# SELECT BIM ELEMENTS
In this notebook, we select specific elements and classes from an IFC

In [1]:
#IMPORT PACKAGES
from rdflib import Graph, URIRef
import os.path
import importlib
import numpy as np
import xml.etree.ElementTree as ET
import open3d as o3d
import uuid    
import pye57 
import ifcopenshell
import ifcopenshell.geom as geom
import ifcopenshell.util
from ifcopenshell.util.selector import Selector
import random as rd
import pandas as pd
from tabulate import tabulate
import cv2

#IMPORT MODULES
from context import geomapi 
from geomapi.nodes import *
import geomapi.utils as ut
from geomapi.utils import geometryutils as gmu
import geomapi.tools as tl

Jupyter environment detected. Enabling Open3D WebVisualizer.
[Open3D INFO] WebRTC GUI backend enabled.
[Open3D INFO] WebRTCWindowSystem: HTTP handshake server disabled.


In [2]:
%load_ext autoreload

In [3]:
%autoreload 2

## 1. INITIALIZE SESSION

In [58]:
## INPUTS
projectPath= os.path.join("D:\\Data\\2023-01 Colosseum")
sessionPath = os.path.join(projectPath,"Research")

#BIM
bimPath=os.path.join(sessionPath,"BIM")
ifcPath=os.path.join(sessionPath,'BIM','RMCO_S01phases.ifc')

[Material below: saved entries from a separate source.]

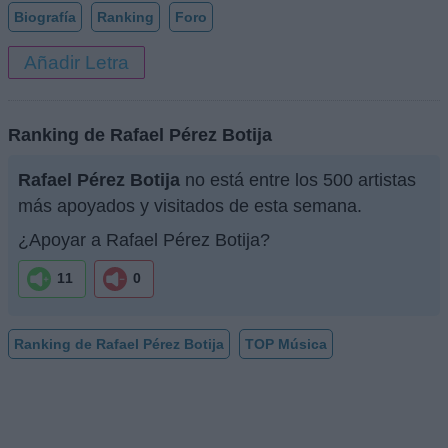
Biografía
Ranking
Foro
Añadir Letra
Ranking de Rafael Pérez Botija
Rafael Pérez Botija
no está entre los 500 artistas
más apoyados y visitados de esta semana.
¿Apoyar a Rafael Pérez Botija?
11
0
Ranking de Rafael Pérez Botija
TOP Música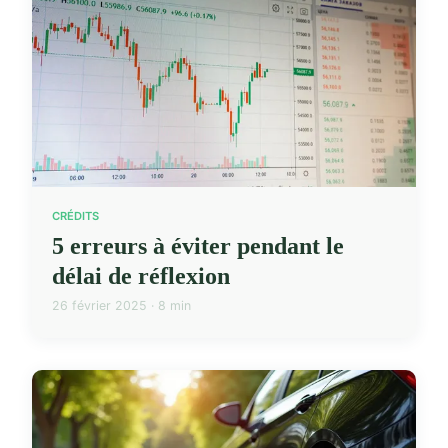
CRÉDITS
5 erreurs à éviter pendant le
délai de réflexion
26 février 2025 · 8 min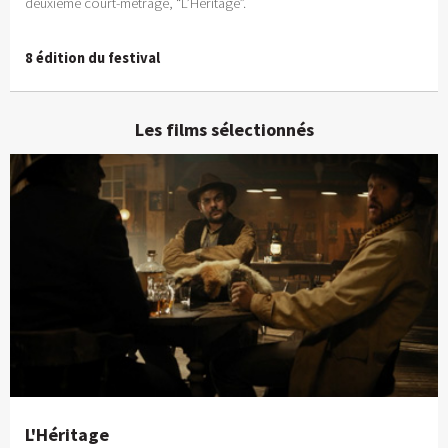
deuxième court-métrage, “L’Héritage”.
8 édition du festival
Les films sélectionnés
L'Héritage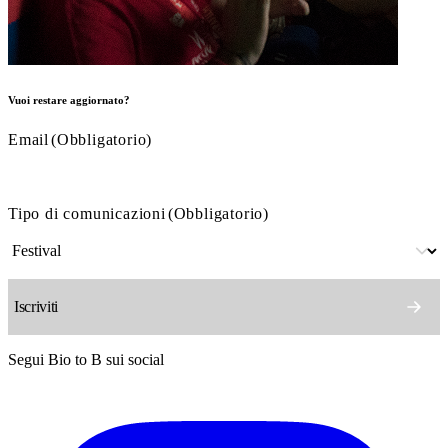
Vuoi restare aggiornato?
Email
(Obbligatorio)
Tipo di comunicazioni
(Obbligatorio)
Segui Bio to B sui social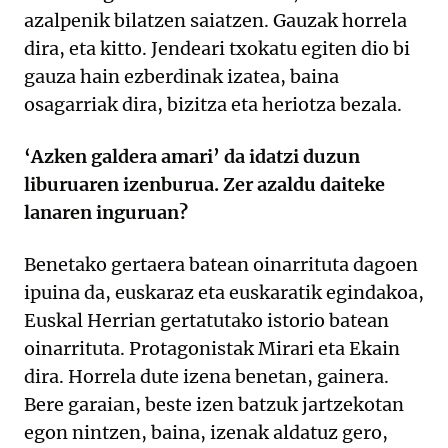
azalpenik bilatzen saiatzen. Gauzak horrela
dira, eta kitto. Jendeari txokatu egiten dio bi
gauza hain ezberdinak izatea, baina
osagarriak dira, bizitza eta heriotza bezala.
‘Azken galdera amari’ da idatzi duzun
liburuaren izenburua. Zer azaldu daiteke
lanaren inguruan?
Benetako gertaera batean oinarrituta dagoen
ipuina da, euskaraz eta euskaratik egindakoa,
Euskal Herrian gertatutako istorio batean
oinarrituta. Protagonistak Mirari eta Ekain
dira. Horrela dute izena benetan, gainera.
Bere garaian, beste izen batzuk jartzekotan
egon nintzen, baina, izenak aldatuz gero,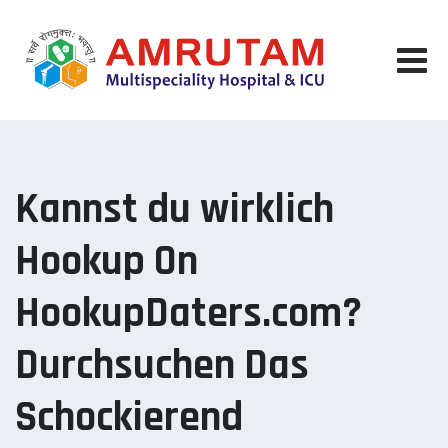
Skip
to
content
Kannst du wirklich
Hookup On
HookupDaters.com?
Durchsuchen Das
Schockierend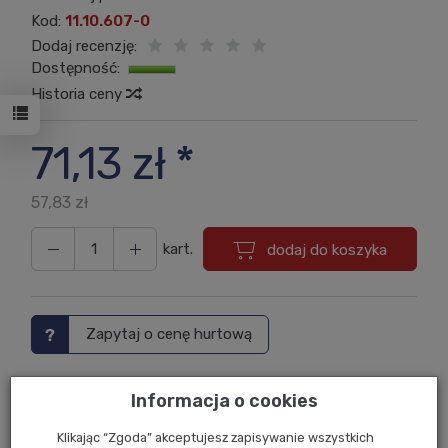
Kod:
11.10.607-0
Dodaj recenzję:
Dostępność:
Jest
Historia ceny
71,13 zł *
57,83 zł
kart.
dodaj do koszyka
Zapytaj o cenę hurtową
Drukuj
Informacja o cookies
Klikając “Zgoda” akceptujesz zapisywanie wszystkich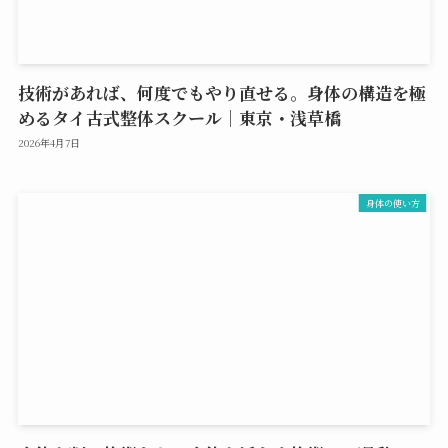
技術があれば、何度でもやり直せる。身体の構造を極
めるタイ古式整体スクール｜東京・浅草橋
2026年4月7日
身体の使い方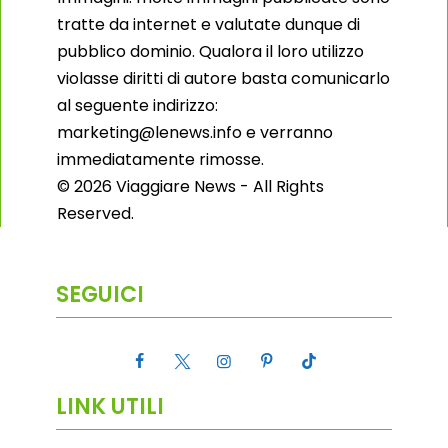
tratte da internet e valutate dunque di
pubblico dominio. Qualora il loro utilizzo
violasse diritti di autore basta comunicarlo
al seguente indirizzo:
marketing@lenews.info e verranno
immediatamente rimosse.
© 2026 Viaggiare News - All Rights
Reserved.
SEGUICI
LINK UTILI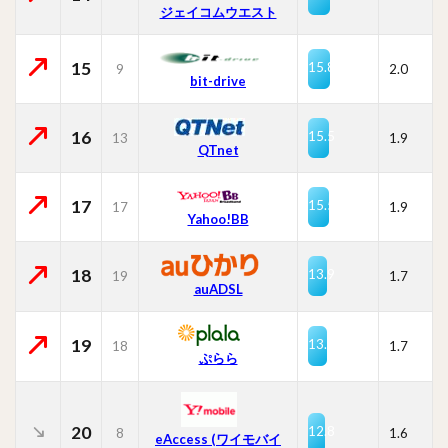
ジェイコムウエスト
15
15.8
9
2.0
bit-drive
16
15.5
13
1.9
QTnet
17
15.5
17
1.9
Yahoo!BB
18
13.9
19
1.7
auADSL
19
13.7
18
1.7
ぷらら
20
12.8
8
1.6
eAccess (ワイモバイ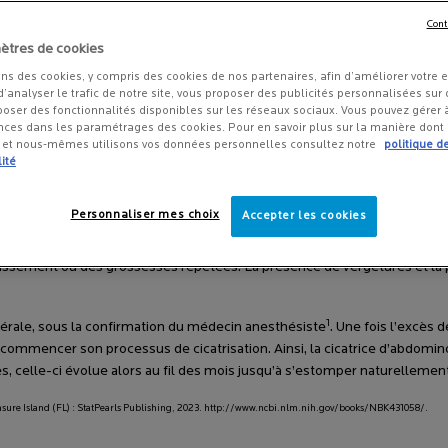
tion inévitable d’une cicatrice souvent inesthétique, voire
Cont
s plusieurs conseils pour savoir comment bien traiter votre
ètres de cookies
ons des cookies, y compris des cookies de nos partenaires, afin d’améliorer votre 
 d’analyser le trafic de notre site, vous proposer des publicités personnalisées sur d
poser des fonctionnalités disponibles sur les réseaux sociaux. Vous pouvez gérer
nces dans les paramétrages des cookies. Pour en savoir plus sur la manière dont
s et nous-mêmes utilisons vos données personnelles consultez notre
politique d
UNE CICATRICE D’ABDOM
ité
Personnaliser mes choix
Accepter les cookies
ention chirurgicale du même nom terminée. En effet, une plastie abdomin
 régulièrement envisagée chez les personnes souffrant d’une peau disten
sement ou des grossesses répétées. La présence de vergetures et la per
1
nérale, sous la confirmation du médecin anesthésiste
. Une fois l’excès d
commencer son processus de cicatrisation. Ainsi, la cicatrice d’abdominop
es, celle-ci évolue alors au fil des mois jusqu’à s’estomper naturellement
easure Island (FL) : StatPearls Publishing, 2023. http://www.ncbi.nlm.nih.gov/books/NBK431058/.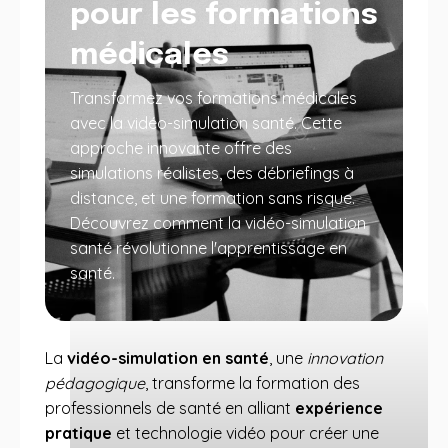
pour les formations
médicales
Transformez vos formations médicales
avec la vidéo-simulation santé. Cette
approche innovante offre des
simulations réalistes, des débriefings à
distance, et une formation sans risque.
Découvrez comment la vidéo-simulation
santé révolutionne l'apprentissage en
santé.
La
vidéo-simulation en santé
, une
innovation
pédagogique
, transforme la formation des
professionnels de santé en alliant
expérience
pratique
et technologie vidéo pour créer une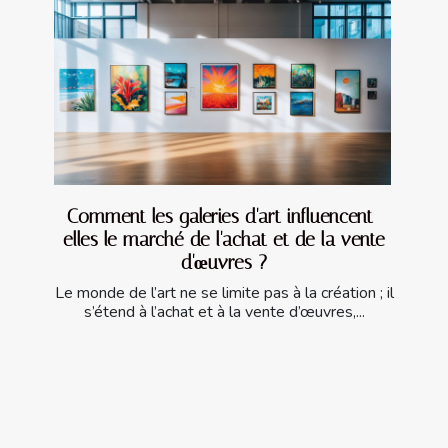
Comment les galeries d'art influencent-
elles le marché de l'achat et de la vente
d'œuvres ?
Le monde de l’art ne se limite pas à la création ; il
s’étend à l’achat et à la vente d’œuvres,...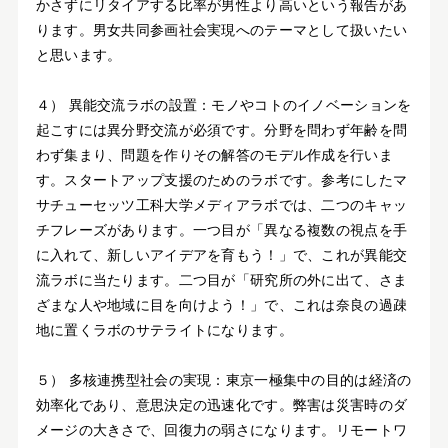
かさずにリタイアする比率が男性より高いという報告があ
ります。男女共同参画社会実現へのテーマとして扱いたい
と思います。
４） 異能交流ラボの設置：モノやコトのイノベーションを
起こすには異分野交流が必須です。分野を問わず年齢を問
わず集まり、問題を作りその解答のモデル作成を行いま
す。スタートアップ支援のためのラボです。参考にしたマ
サチューセッツ工科大学メディアラボでは、二つのキャッ
チフレーズがあります。一つ目が「異なる複数の視点を手
に入れて、新しいアイデアを育もう！」で、これが異能交
流ラボに当たります。二つ目が「研究所の外に出て、さま
ざまな人や地域に目を向けよう！」で、これは奈良の過疎
地に置くラボのサテライトになります。
５） 多核連携型社会の実現：東京一極集中の目的は経済の
効率化であり、意思決定の迅速化です。弊害は災害時のダ
メージの大きさで、回復力の弱さになります。リモートワ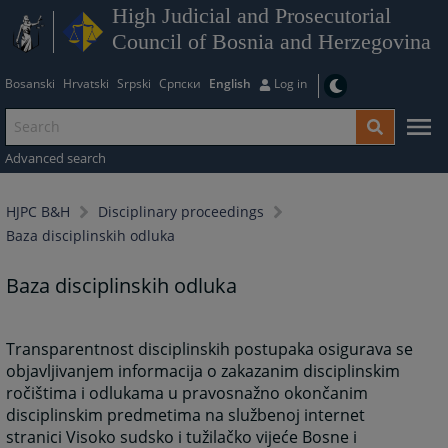
High Judicial and Prosecutorial
Council of Bosnia and Herzegovina
Bosanski
Hrvatski
Srpski
Српски
English
Log in
Advanced search
HJPC B&H
Disciplinary proceedings
Baza disciplinskih odluka
Baza disciplinskih odluka
Transparentnost disciplinskih postupaka osigurava se
objavljivanjem informacija o zakazanim disciplinskim
ročištima i odlukama u pravosnažno okončanim
disciplinskim predmetima na službenoj internet
stranici Visoko sudsko i tužilačko vijeće Bosne i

bimGraphPath = os.path.join(sessionPath,"BIM","bimGraph.ttl")
bimClassesGraphPath = os.path.join(sessionPath,"BIM","bimClassesGraph.ttl")
bimClasses= {'COLONNA':['COLONNA','PARASTA'],
            'PILASTRO':'PILASTRO',
            'TRABEAZIONE':'TRABEAZIONE',
            'ARCO':'ARCO',
            'AGGETTO':'aggetto',
            'FACADE':['CORNICE','MUR']}
bimSeperatorGraphPath = os.path.join(sessionPath,"BIM","bimSeperatorGraph.ttl")
bimSeperators= {'LV-03_A':'3saOMnutrFHPtEwspUjESB',
                'Facade_1':'0H$kAf94TFru8CbHUTFppg',
                'LV-02.1_A':'3saOMnutrFHPtEwspUjEN8',
                'LV-02_A':'3saOMnutrFHPtEwspUjEHi',
                'LV-01_A':'3saOMnutrFHPtEwspUjEJs',
                'LV-02_B':'3saOMnutrFHPtEwspUjEjK',
                'LV-01_B': '3saOMnutrFHPtEwspUjEZ6',
                'LV-01_C': '3saOMnutrFHPtEwspUjEXN'}
bimTransform=np.array([[1.0,0.0, 0.0, -2.3118e+06  ], 
                [0.0, 1.0, 0.0, -4.6406e+06],
                [0.0, 0.0, 1.0 ,0],
                [0.0 ,0.0, 0.0, 1.000000000000]])
bimMeshExportFolder=os.path.join(os.path.join(sessionPath,'MESH'))
os.mkdir(bimMeshExportFolder) if not os.path.exists(bimMeshExportFolder) else False  
ClassPointCloudsFolder=os.path.join(os.path.join(sessionPath,'ClassPointClouds'))
os.mkdir(ClassPointCloudsFolder) if not os.path.exists(ClassPointCloudsFolder) else False
bimClassNames=[]
for c in bimClasses.values():
    c=ut.item_to_list(c)
    c=' '.join(c)
    bimClassNames.append(ut.validate_string(c))
#PCD
csvPath=os.path.join(projectPath,'PCD','COLOSSEO_UNITO_test3_indexed.csv')
# csvOutputPath=os.path.join(sessionPath,'PCD','COLOSSEO_UNITO_test3_indexed.csv')
chunksize=1000000
threshold=0.1 #distance theshold for inliers
lasPath=os.path.join(projectPath,'PCD','COLOSSEO_UNITO - Cloud.las')
outputlasPath=os.path.join(projectPath,'PCD','COLOSSEO_UNITO - Cloud - classes.las')

#MESH
meshPath=os.path.join(sessionPath,'MESH','COLONNA_PARASTA.obj')


# PARSE INPUTS & CREATE NODES

Import BIMSeperator geometries

In [5]:
# bimSeperatorNodes=to.ifc_to_nodes_by_guids(ifcPath,bimSeperators.values(),offsetTransform=bimTransform)
# for n in bimSeperatorNodes:
#     n.cartesianTransform= bimTransform 
#     n.resource.transform(bimTransform)

In [6]:
# bimMesh=gmu.join_geometries([n.resource for n in bimNodes if n.resource is not None])
# bimSeperatorMesh=gmu.join_geometries([n.resource for n in bimSeperatorNodes if n.resource is not None])
# o3d.visualization.draw_geometries([bimMesh]+[bimSeperatorMesh])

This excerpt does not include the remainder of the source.